[Transcribed page contents]
####################

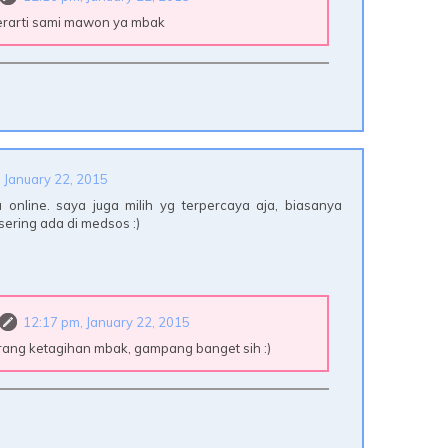
rarti sami mawon ya mbak
 January 22, 2015
 online. saya juga milih yg terpercaya aja, biasanya
 sering ada di medsos :)
12:17 pm, January 22, 2015
rang ketagihan mbak, gampang banget sih :)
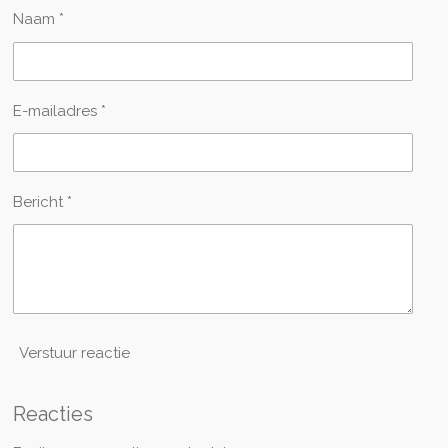
Naam *
E-mailadres *
Bericht *
Verstuur reactie
Reacties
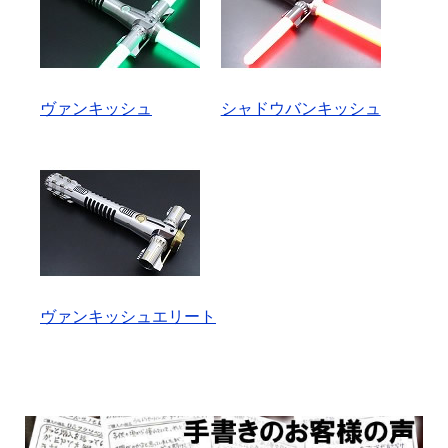
ヴァンキッシュ
シャドウバンキッシュ
ヴァンキッシュエリート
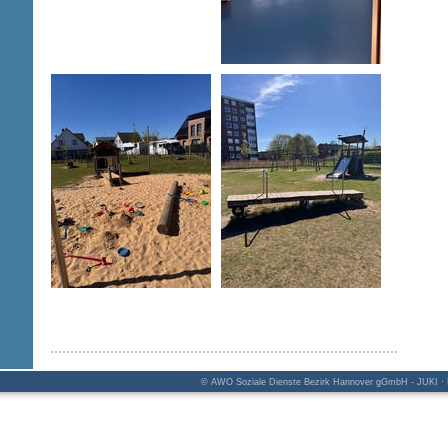
© AWO Soziale Dienste Bezirk Hannover gGmbH - JUKI · K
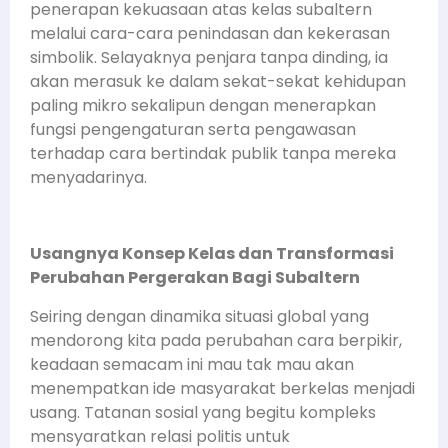
penerapan kekuasaan atas kelas subaltern
melalui cara-cara penindasan dan kekerasan
simbolik. Selayaknya penjara tanpa dinding, ia
akan merasuk ke dalam sekat-sekat kehidupan
paling mikro sekalipun dengan menerapkan
fungsi pengengaturan serta pengawasan
terhadap cara bertindak publik tanpa mereka
menyadarinya.
Usangnya Konsep Kelas dan Transformasi
Perubahan Pergerakan Bagi Subaltern
Seiring dengan dinamika situasi global yang
mendorong kita pada perubahan cara berpikir,
keadaan semacam ini mau tak mau akan
menempatkan ide masyarakat berkelas menjadi
usang. Tatanan sosial yang begitu kompleks
mensyaratkan relasi politis untuk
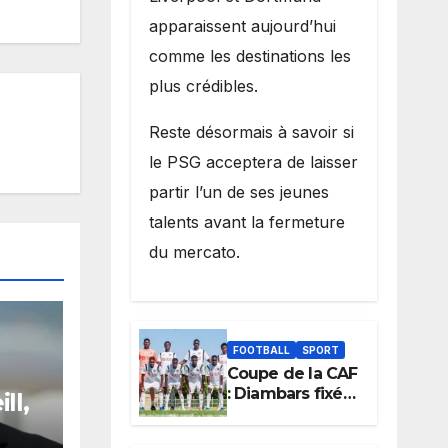
apparaissent aujourd’hui
comme les destinations les
plus crédibles.
Reste désormais à savoir si
le PSG acceptera de laisser
partir l’un de ses jeunes
talents avant la fermeture
du mercato.
FOOTBALL
SPORT
Coupe de la CAF
: Diambars fixé
ll,
sur son destin
africain, l’ES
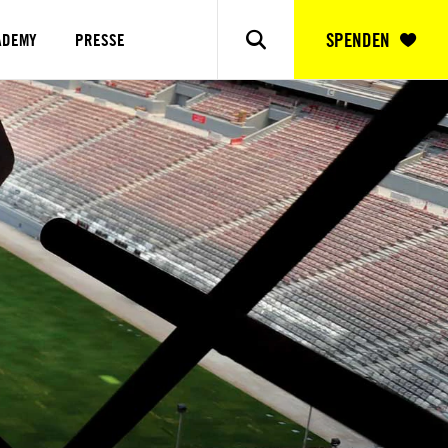
SPENDEN
ADEMY
PRESSE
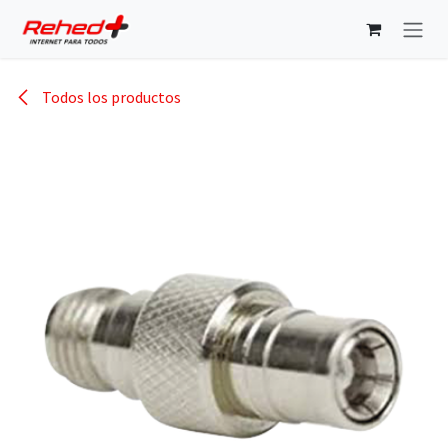
Ir al contenido
Todos los productos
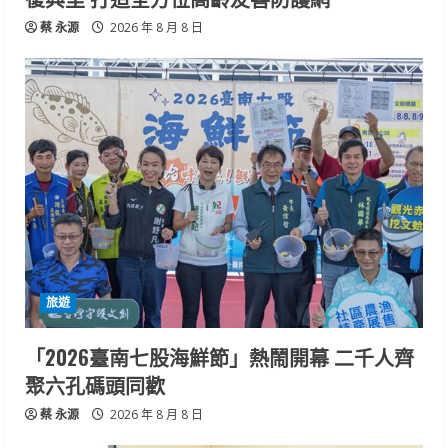
蔡 永源
2026 年 8 月 8 日
旅遊
「2026臺南七股海鮮節」熱鬧開幕 二千人齊
聚六孔碼頭同歡
蔡 永源
2026 年 8 月 8 日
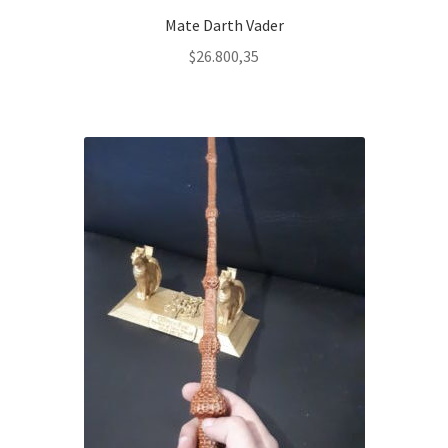
Mate Darth Vader
$
26.800,35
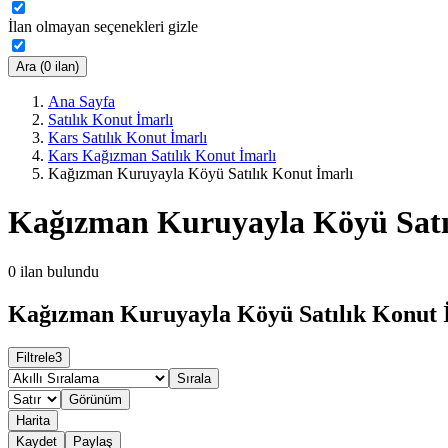
İlan olmayan seçenekleri gizle
Ara (0 ilan)
Ana Sayfa
Satılık Konut İmarlı
Kars Satılık Konut İmarlı
Kars Kağızman Satılık Konut İmarlı
Kağızman Kuruyayla Köyü Satılık Konut İmarlı
Kağızman Kuruyayla Köyü Satı
0
ilan bulundu
Kağızman Kuruyayla Köyü Satılık Konut İ
Filtrele
3
Sırala
Görünüm
Harita
Kaydet
Paylaş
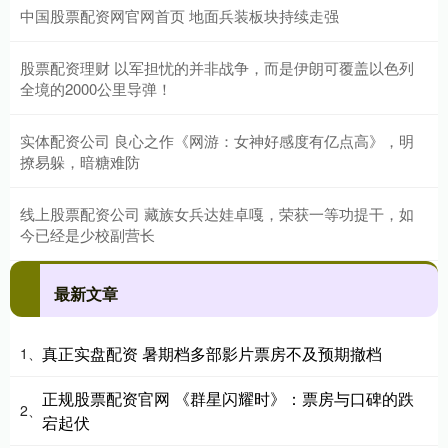
中国股票配资网官网首页 地面兵装板块持续走强
股票配资理财 以军担忧的并非战争，而是伊朗可覆盖以色列
全境的2000公里导弹！
实体配资公司 良心之作《网游：女神好感度有亿点高》，明
撩易躲，暗糖难防
线上股票配资公司 藏族女兵达娃卓嘎，荣获一等功提干，如
今已经是少校副营长
最新文章
真正实盘配资 暑期档多部影片票房不及预期撤档
1、
正规股票配资官网 《群星闪耀时》：票房与口碑的跌
2、
宕起伏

####################

- Goal of the exercise
Among the lines above, return each one holding the string "Konut".

- Solution
Satılık Konut İmarlı
Kars Satılık Konut İmarlı
Kars Kağızman Satılık Konut İmarlı
Kağızman Kuruyayla Köyü Satılık Konut İmarlı
Kağızman Kuruyayla Köyü Satılık Konut İ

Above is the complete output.